Two FULLY in-place merge sorts

Nigel_Garvey · August 21, 2015, 11:13pm

One of the “disadvantages” often quoted for merge sorts is that they use a lot of memory. This is because they’re usually implemented recursively and because each recursion step involves the creation of an additional list into which (or from which) that particular merge is done.

But iterative merge sorts are very obvious and simple to implement and, since they perform all the merges of a particular size in the same pass, they can use just one additional list for an entire sort, merging back and forth between it and the original. (See this, for example.)

Here though, just for the hell of it, are two merge sorts which use no additional lists at all. Obviously the problem to be solved has been what to do with values currently sitting in slots where other values have to be inserted during the merge.

The first script uses the simple expedient of right-shifting all the “left” values between a “right” value and its target slot. In this respect, it resembles an insertion sort, but it has merge sort’s binary structure and comparison regime and is slightly faster than an insertion sort. (Faster than my own insertion sort, that is, and given an initially chaotic list).


(* Merge sort
Merge sort algorithm: John von Neumann, 1945.
AppleScript implementation: Nigel Garvey, 2007. Iterative version without auxiliary list: 2015.

Parameters: (list, range index 1, range index 2)
*)

on sort(theList, l, r)
	script o
		property lst : theList
	end script
	
	-- Process the input parmeters.
	set listLen to (count theList)
	if (listLen < 2) then return
	-- Negative and/or transposed range indices.
	if (l < 0) then set l to listLen + l + 1
	if (r < 0) then set r to listLen + r + 1
	if (l > r) then set {l, r} to {r, l}
	
	-- The sort.
	set sortRangeLen to r - l + 1
	set mergeSize to 1
	-- Repeat with the merge size doubling on each pass.
	repeat while (mergeSize < sortRangeLen)
		set leftLen to mergeSize
		set mergeSize to mergeSize * 2
		-- Iterate through the sort range's merge divisions.

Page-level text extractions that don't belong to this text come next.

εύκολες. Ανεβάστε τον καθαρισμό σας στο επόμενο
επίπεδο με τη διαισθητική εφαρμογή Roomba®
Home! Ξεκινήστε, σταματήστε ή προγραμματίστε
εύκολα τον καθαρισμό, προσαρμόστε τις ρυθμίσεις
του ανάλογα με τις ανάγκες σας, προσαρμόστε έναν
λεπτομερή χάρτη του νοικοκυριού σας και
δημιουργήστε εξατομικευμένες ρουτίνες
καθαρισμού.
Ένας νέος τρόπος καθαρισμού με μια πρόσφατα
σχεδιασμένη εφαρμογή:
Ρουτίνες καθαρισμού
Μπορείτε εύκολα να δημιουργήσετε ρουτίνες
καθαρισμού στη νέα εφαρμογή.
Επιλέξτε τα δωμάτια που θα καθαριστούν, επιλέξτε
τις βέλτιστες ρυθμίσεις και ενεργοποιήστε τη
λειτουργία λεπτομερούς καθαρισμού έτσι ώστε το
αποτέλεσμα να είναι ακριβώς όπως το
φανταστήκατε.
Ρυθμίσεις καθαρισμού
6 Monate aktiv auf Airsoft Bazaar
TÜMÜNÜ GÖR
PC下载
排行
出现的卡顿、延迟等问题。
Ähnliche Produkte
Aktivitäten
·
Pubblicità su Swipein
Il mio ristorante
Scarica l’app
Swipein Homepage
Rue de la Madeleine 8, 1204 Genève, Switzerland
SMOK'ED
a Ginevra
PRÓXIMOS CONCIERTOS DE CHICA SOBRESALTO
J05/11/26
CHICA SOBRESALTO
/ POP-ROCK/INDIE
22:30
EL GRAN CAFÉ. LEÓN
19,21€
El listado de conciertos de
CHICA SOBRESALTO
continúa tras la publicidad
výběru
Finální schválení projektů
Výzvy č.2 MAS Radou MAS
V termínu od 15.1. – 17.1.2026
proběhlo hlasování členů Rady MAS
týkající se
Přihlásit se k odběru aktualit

Odd items at the end are a division if there are enough for a full "left" component and at least one "right" item.
		repeat with leftL from l to (r - leftLen) by mergeSize
			-- Initialise tracking indices for this division's "left" and "right" components and an end index for the right.
			set i to leftL
			set j to i + leftLen
			set rightR to leftL + mergeSize - 1
			if (rightR > r) then set rightR to r
			
			set lv to item i of o's lst
			-- Repeat until the right index reaches the end of the right items.
			repeat with j from j to rightR
				set rv to item j of o's lst
				-- Advance through the left values until either the left index catches up with the right or a left value is found which is greater than the current right value.
				repeat until ((i = j) or (lv > rv))
					set i to i + 1
					set lv to item i of o's lst
				end repeat
				-- If the left index has caught up, we've run out of left values, so finish early.
				if (i = j) then exit repeat
				-- Otherwise shift all the intervening values one slot to the right and plonk the right value where the left value was.
				repeat with x from j to (i + 1) by -1
					set item x of o's lst to item (x - 1) of o's lst
				end repeat
				set item i of o's lst to rv
				-- Adjust the left index to the left value's new position. 
				set i to i + 1
			end repeat
		end repeat
	end repeat
	
	return -- nothing.
end sort

-- (* Demo:
set lst to {}
repeat 1000 times
	set end of my lst to (random number 1000)
end repeat
log lst

-- Sort items 1 thru -1 of lst.
sort(lst, 1, -1)
lst
-- *)

The second script is more complex, but quite a bit faster. It treats the area between the placed values on the left and the not-yet-used “right” values as a buffer containing the not-yet-used “left” values and two “vacant” slots whose contents have been assigned to variables for comparison. The buffer migrates to the right as the merge progresses and the queue of unused left values inside it loops round on itself, the leftmost value being moved to the other end where possible instead of the entire queue being moved aside. The complex dynamic of the two ends of the buffer and different parts of the queue advancing at different rates and at different times means there’s often no free space to the right of the queue and it’s still necessary to shift part of the queue aside. However, it’s only a part of the queue which gets moved ” not the whole thing as in the first script ” and the script always chooses the shorter part.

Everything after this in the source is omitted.